-- Listed entries --
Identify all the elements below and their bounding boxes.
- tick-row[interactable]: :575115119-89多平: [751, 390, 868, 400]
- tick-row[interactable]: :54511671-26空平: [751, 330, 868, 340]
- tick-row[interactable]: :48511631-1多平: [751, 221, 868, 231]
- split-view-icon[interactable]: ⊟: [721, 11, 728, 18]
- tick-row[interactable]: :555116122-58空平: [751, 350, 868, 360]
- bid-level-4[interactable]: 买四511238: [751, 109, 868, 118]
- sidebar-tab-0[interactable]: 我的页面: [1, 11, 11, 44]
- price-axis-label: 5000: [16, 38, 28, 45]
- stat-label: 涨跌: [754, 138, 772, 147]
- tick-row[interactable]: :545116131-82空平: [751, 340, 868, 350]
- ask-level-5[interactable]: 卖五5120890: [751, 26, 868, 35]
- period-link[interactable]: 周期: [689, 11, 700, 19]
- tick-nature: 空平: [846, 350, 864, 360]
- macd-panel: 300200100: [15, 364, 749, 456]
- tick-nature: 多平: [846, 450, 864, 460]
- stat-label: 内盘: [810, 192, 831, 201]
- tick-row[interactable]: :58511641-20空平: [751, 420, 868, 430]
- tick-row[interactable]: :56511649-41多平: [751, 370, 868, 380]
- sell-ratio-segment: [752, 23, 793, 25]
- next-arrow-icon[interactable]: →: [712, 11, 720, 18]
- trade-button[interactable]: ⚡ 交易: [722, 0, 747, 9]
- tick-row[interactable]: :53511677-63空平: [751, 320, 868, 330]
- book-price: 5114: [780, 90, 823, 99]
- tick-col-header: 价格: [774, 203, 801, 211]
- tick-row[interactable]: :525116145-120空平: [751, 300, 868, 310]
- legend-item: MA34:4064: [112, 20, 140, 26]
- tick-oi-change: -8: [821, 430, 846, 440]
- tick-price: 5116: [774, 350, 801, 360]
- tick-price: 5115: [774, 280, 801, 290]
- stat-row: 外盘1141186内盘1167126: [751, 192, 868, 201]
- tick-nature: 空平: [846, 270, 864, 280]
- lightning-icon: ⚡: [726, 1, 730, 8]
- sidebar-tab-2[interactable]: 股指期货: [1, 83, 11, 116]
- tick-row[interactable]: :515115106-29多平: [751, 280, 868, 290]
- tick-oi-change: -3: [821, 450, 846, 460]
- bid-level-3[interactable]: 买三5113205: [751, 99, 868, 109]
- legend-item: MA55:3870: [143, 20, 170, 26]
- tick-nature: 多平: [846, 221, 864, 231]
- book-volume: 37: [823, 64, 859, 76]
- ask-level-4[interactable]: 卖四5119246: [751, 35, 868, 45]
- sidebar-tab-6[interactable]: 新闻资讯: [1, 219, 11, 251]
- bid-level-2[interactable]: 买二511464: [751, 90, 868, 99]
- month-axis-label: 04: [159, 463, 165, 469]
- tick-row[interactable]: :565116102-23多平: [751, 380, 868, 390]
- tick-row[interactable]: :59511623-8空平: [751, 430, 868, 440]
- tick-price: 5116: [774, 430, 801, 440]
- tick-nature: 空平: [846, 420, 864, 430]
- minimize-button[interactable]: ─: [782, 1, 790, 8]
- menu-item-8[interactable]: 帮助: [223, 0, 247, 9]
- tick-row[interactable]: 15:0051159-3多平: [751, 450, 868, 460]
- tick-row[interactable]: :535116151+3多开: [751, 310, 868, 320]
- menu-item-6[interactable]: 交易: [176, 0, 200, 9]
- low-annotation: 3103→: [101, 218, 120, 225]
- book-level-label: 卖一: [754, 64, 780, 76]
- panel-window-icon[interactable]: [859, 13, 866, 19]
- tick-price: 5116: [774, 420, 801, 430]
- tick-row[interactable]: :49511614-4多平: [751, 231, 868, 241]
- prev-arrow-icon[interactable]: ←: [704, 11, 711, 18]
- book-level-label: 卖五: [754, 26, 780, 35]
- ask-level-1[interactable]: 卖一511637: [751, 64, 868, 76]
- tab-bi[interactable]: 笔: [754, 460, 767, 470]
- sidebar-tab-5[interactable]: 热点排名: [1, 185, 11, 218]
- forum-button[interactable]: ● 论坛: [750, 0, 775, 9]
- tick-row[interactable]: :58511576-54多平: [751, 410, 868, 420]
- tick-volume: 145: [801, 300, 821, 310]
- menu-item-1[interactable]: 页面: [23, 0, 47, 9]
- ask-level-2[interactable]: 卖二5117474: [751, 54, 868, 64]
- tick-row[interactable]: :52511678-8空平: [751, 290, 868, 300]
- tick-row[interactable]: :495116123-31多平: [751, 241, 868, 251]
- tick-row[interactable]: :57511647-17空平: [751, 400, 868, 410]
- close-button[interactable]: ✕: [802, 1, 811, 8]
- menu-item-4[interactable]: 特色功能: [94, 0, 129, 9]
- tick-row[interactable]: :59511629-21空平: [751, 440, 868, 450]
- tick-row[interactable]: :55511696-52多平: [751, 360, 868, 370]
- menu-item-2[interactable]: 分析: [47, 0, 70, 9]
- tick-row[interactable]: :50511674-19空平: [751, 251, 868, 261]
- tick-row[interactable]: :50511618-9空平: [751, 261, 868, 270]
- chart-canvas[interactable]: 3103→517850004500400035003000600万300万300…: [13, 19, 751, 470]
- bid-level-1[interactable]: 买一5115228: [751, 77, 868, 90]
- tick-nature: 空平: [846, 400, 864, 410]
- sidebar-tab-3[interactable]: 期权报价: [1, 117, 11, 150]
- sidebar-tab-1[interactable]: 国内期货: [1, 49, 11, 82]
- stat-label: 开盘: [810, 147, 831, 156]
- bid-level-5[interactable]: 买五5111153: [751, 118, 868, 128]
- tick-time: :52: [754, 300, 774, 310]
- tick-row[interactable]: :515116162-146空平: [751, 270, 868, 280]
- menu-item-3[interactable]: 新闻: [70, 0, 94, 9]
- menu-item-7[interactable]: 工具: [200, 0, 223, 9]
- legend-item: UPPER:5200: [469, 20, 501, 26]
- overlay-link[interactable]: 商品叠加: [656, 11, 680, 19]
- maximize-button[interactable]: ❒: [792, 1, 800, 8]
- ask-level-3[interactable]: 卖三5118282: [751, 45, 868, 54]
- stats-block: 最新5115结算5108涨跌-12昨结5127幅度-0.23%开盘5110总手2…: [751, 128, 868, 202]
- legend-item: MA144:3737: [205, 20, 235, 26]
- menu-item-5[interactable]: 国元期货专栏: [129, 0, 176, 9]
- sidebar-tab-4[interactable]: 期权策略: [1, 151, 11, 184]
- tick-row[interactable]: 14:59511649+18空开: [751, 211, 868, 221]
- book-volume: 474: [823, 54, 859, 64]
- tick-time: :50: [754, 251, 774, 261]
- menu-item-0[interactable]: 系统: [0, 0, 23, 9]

-- What you are asked to do --
Only lines with the word "price" go in the answer. Take them all from the entries above.

-- Completed exercise --
- price-axis-label: 5000: [16, 38, 28, 45]
- book-price: 5114: [780, 90, 823, 99]
- tick-price: 5116: [774, 350, 801, 360]
- tick-price: 5115: [774, 280, 801, 290]
- tick-price: 5116: [774, 430, 801, 440]
- tick-price: 5116: [774, 420, 801, 430]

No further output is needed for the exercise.